- [Task instructions]: Return each record verbatim, images excluded.

(Collected data)
----------------

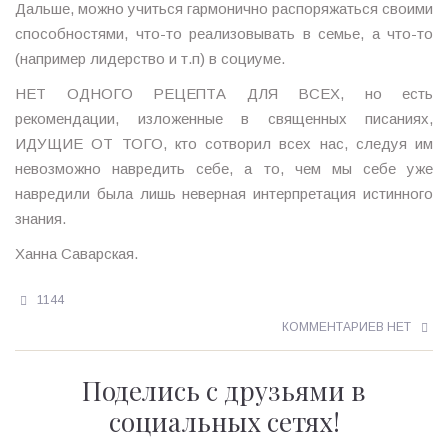
Дальше, можно учиться гармонично распоряжаться своими
способностями, что-то реализовывать в семье, а что-то
(например лидерство и т.п) в социуме.
НЕТ ОДНОГО РЕЦЕПТА ДЛЯ ВСЕХ, но есть
рекомендации, изложенные в священных писаниях,
ИДУЩИЕ ОТ ТОГО, кто сотворил всех нас, следуя им
невозможно навредить себе, а то, чем мы себе уже
навредили была лишь неверная интерпретация истинного
знания.
Ханна Саварская.
1144
КОММЕНТАРИЕВ НЕТ
Поделись с друзьями в
социальных сетях!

----------------

- [Result of this exercise]:
Дальше, можно учиться гармонично распоряжаться своими
способностями, что-то реализовывать в семье, а что-то
(например лидерство и т.п) в социуме.
НЕТ ОДНОГО РЕЦЕПТА ДЛЯ ВСЕХ, но есть
рекомендации, изложенные в священных писаниях,
ИДУЩИЕ ОТ ТОГО, кто сотворил всех нас, следуя им
невозможно навредить себе, а то, чем мы себе уже
навредили была лишь неверная интерпретация истинного
знания.
Ханна Саварская.
1144
КОММЕНТАРИЕВ НЕТ
Поделись с друзьями в
социальных сетях!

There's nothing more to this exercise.